19:43 I believe their bra sizes are all larger than their IQs. @jaciburton @cambriadillon @maureenmcgowan
19:44 they all have one thing in common: BOOBS.
20:29 The “biggest thing is, have fun” I thought the biggest thing were their BOOBS
Yes, this is why the show is no longer called Wings of Love.
20:30 Sausage (aka Vienna) is killing me with her “omgomgomg my heart is beating!”
20:33 OMG. There it is! The LANDING STRIP QUOTE! I HEARD IT!
20:37 SHE IS NOT WEARING A FLIGHT ATTENDANT UNIFORM! I love her the best.
20:37 This is Ella: Hi. I’m southern. I do hair (Hay-yer) and I have a kid. But I’ll be your babymaker!
20:41 PRETEND FIANCE? PRETEND FIANCE? Oh. Oh. Oh….that’s awesome.

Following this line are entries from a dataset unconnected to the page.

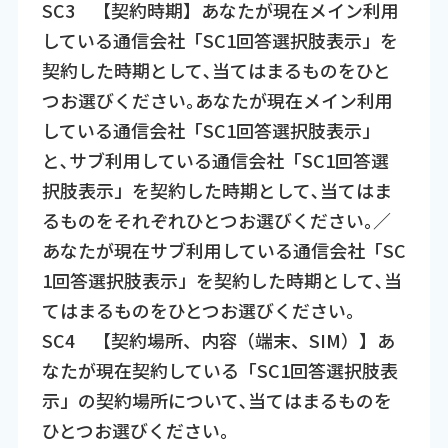
SC3 【契約時期】あなたが現在メイン利用
している通信会社「SC1回答選択肢表示」を
契約した時期として､当てはまるものをひと
つお選びください｡あなたが現在メイン利用
している通信会社「SC1回答選択肢表示」
と､サブ利用している通信会社「SC1回答選
択肢表示」を契約した時期として､当てはま
るものをそれぞれひとつお選びください｡／
あなたが現在サブ利用している通信会社「SC
1回答選択肢表示」を契約した時期として､当
てはまるものをひとつお選びください｡
SC4 【契約場所、内容（端末、SIM）】あ
なたが現在契約している「SC1回答選択肢表
示」の契約場所について､当てはまるものを
ひとつお選びください｡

Yes, Small Stinky Sausage Girl pretended to fall, then tried to play it off, then did the swooning girl thing. Though it may not have been a pretend fall, we did see her stumble in heels at the beginning of the show, just before she did a handstand.
Ella had on a pretty dress, but her southern accent was too BLUSH AND BASHFUL for me.
And I don’t even know the chick’s name who had a pretend fiance, gave him the ring and said “I’m ready to make it real now.” WHO DOES THIS?
20:50 Tetley Tea just called herself a cuddlebug & asked for a kiss. but she didn’t go in & actually give him a kiss. she kinda chickenlipped him
20:51 O.M.G. is he giving Tetley Tea the first impression rose?
20:52 u were very memorable…he says. Why because she’s named after a teabag?
20:53 he obviously doesn’t know the difference b/t “kiss” and “chickenlip”
I don’t even have to explain the above.
And now for the Rose Ceremony:
20:55 Rose ceremony. HAY-YER just got her rose. She is so Graytfuyul
20:56 just once, I’d like a ho to say “No. I don’t want yo rose.” But this isn’t “Flava of Rose”
20:56 did landing strip get rejected? Dood.
20:57 he cut the landing strip and co-pilot girl. and girl in ugly green dress w/ gap b/t her teeth.
20:58 cry ugly green dress girl! CRY! it’s heartbreaking after 4 hours, isn’t it, hon?
20:58 Poor girl with short hair. She’s never watched the show. Short hair girls don’t win. Best to get cut now.
Jake has very little substance. I think ABC needs to capitalize on his hot bod and start a marketing campaign: The Bachelor: SHUT UP JAKE AND TAKE YOUR SHIRT OFF.
I’m not sure I can watch this every week, especially since I tuned in and watched CONVEYOR BELT OF LOVE afterward. No I’m not kidding. There is not enough booze in the world to survive that morsel of pain.